Ise-Shima (Japan): US President Barack Obama today said that global leaders are "rattled" by some of presumptive Republican presidential nominee Donald Trump's policies, blasting the ideas as demonstrating "ignorance" of how the world works.
Trump, the billionaire US real-estate mogul and reality TV star, has dominated headlines since launching his presidential campaign last year with a mix of incendiary comments and policy stances seen as insulting Mexicans, Muslims and women, among others.
He has proposed building a giant wall along the US border with Mexico to keep out illegal immigrants and vows that he will get the southern neighbour to pay for it.
Trump has also proposed a temporary ban on Muslim immigration, citing fears of jihadist attacks such as those that have occurred in Europe and the US city of San Bernardino.
"They are not sure how seriously to take some of his pronouncements," Obama told reporters on the sidelines of the Group of Seven summit, referring to global leaders.
"But they're rattled by them, and for good reason," he added.
"Because a lot of the proposals that he has made display either ignorance of world affairs or a cavalier attitude or an interest in getting tweets and headlines".
Trump has disdained the usual cautiousness of past candidates for the country's highest office - Republican or Democrat - who while appealing to their base constituencies have often tried to take positions closer to the centre that would appeal to broad cross sections of the electorate.
Obama is coming to the end of this second term and hopes to pass the mantle to fellow Democrat Hillary Clinton, his 2008 rival for the White House and who served him as secretary of state.
But recent opinion polls show Democrat Clinton and Trump in an increasingly tight race were they to meet, as expected, in November's election after winning formal nominations at their party conventions this summer.
Clinton is vying to become the first female president in US history and while she leads challenger Bernie Sanders, the Vermont Senator has remained competitive and drawn support from younger voters.
Clinton's camp has grown increasingly frustrated with the tenaciousness of Sanders, who has vowed to take his fight to the convention even as Clinton remains ahead in delegates, who decide the nomination.

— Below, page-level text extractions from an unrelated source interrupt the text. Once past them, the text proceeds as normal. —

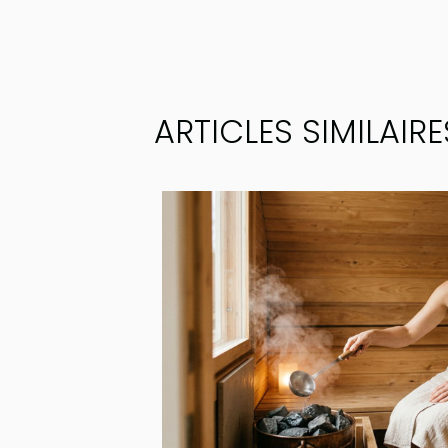
ARTICLES SIMILAIRE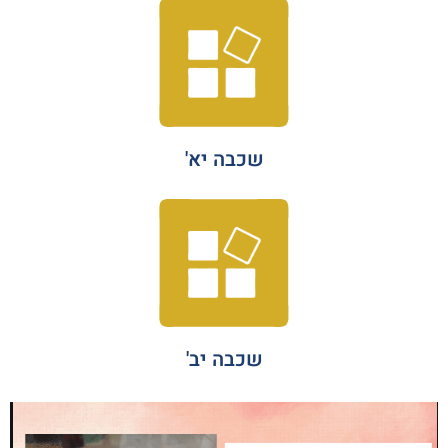
שכבה יא'
שכבה יב'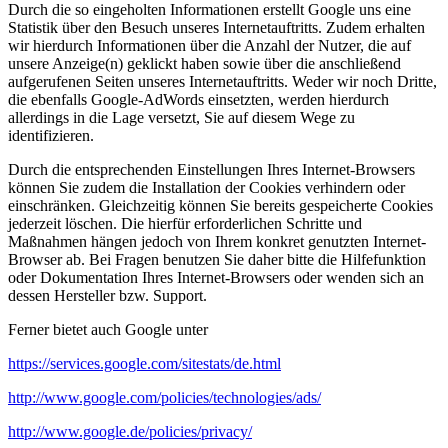
Durch die so eingeholten Informationen erstellt Google uns eine
Statistik über den Besuch unseres Internetauftritts. Zudem erhalten
wir hierdurch Informationen über die Anzahl der Nutzer, die auf
unsere Anzeige(n) geklickt haben sowie über die anschließend
aufgerufenen Seiten unseres Internetauftritts. Weder wir noch Dritte,
die ebenfalls Google-AdWords einsetzten, werden hierdurch
allerdings in die Lage versetzt, Sie auf diesem Wege zu
identifizieren.
Durch die entsprechenden Einstellungen Ihres Internet-Browsers
können Sie zudem die Installation der Cookies verhindern oder
einschränken. Gleichzeitig können Sie bereits gespeicherte Cookies
jederzeit löschen. Die hierfür erforderlichen Schritte und
Maßnahmen hängen jedoch von Ihrem konkret genutzten Internet-
Browser ab. Bei Fragen benutzen Sie daher bitte die Hilfefunktion
oder Dokumentation Ihres Internet-Browsers oder wenden sich an
dessen Hersteller bzw. Support.
Ferner bietet auch Google unter
https://services.google.com/sitestats/de.html
http://www.google.com/policies/technologies/ads/
http://www.google.de/policies/privacy/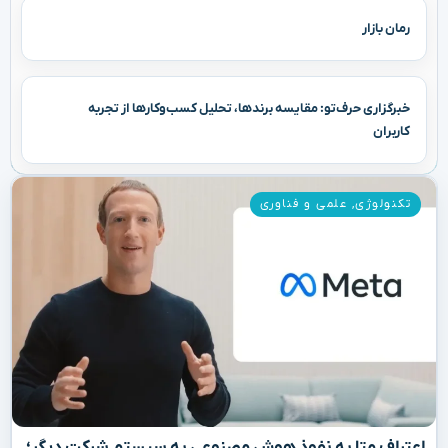
رمان بازار
خبرگزاری حرف‌تو: مقایسه برندها، تحلیل کسب‌وکارها از تجربه
کاربران
تکنولوژی
,
علمی و فناوری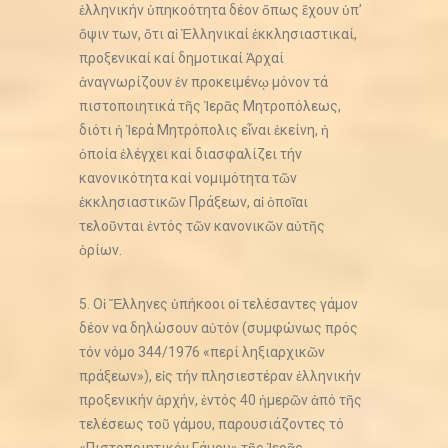
ἑλληνικήν ὑπηκοότητα δέον ὅπως ἔχουν ὑπ’
ὄψιν των, ὅτι αἱ Ἑλληνικαί ἐκκλησιαστικαί,
προξενικαί καί δημοτικαί Ἀρχαί
ἀναγνωρίζουν ἐν προκειμένῳ μόνον τά
πιστοποιητικά τῆς Ἱερᾶς Μητροπόλεως,
διότι ἡ Ἱερά Μητρόπολις εἶναι ἐκείνη, ἡ
ὁποία ἐλέγχει καί διασφαλίζει τήν
κανονικότητα καί νομιμότητα τῶν
ἐκκλησιαστικῶν Πράξεων, αἱ ὁποῖαι
τελοῦνται ἐντός τῶν κανονικῶν αὐτῆς
ὁρίων.
5. Οἱ Ἕλληνες ὑπήκοοι οἱ τελέσαντες γάμον
δέον να δηλώσουν αὐτόν (συμφώνως πρός
τόν νόμο 344/1976 «περί ληξιαρχικῶν
πράξεων»), εἰς τήν πλησιεστέραν ἑλληνικήν
προξενικήν ἀρχήν, ἐντός 40 ἡμερῶν ἀπό τῆς
τελέσεως τοῦ γάμου, παρουσιάζοντες τό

Obama tried to downplay the rivalry.
"What is really important to remember is that unlike what you have seen in the Republican primary, for the most part there is not that big a difference in terms of the issues.
"They are both good people, I know them both well," he said of Clinton and Sanders, both of whom he served with in the Senate.
He called it "important for us to try to end this in a way that leaves both sides feeling proud of what they have done".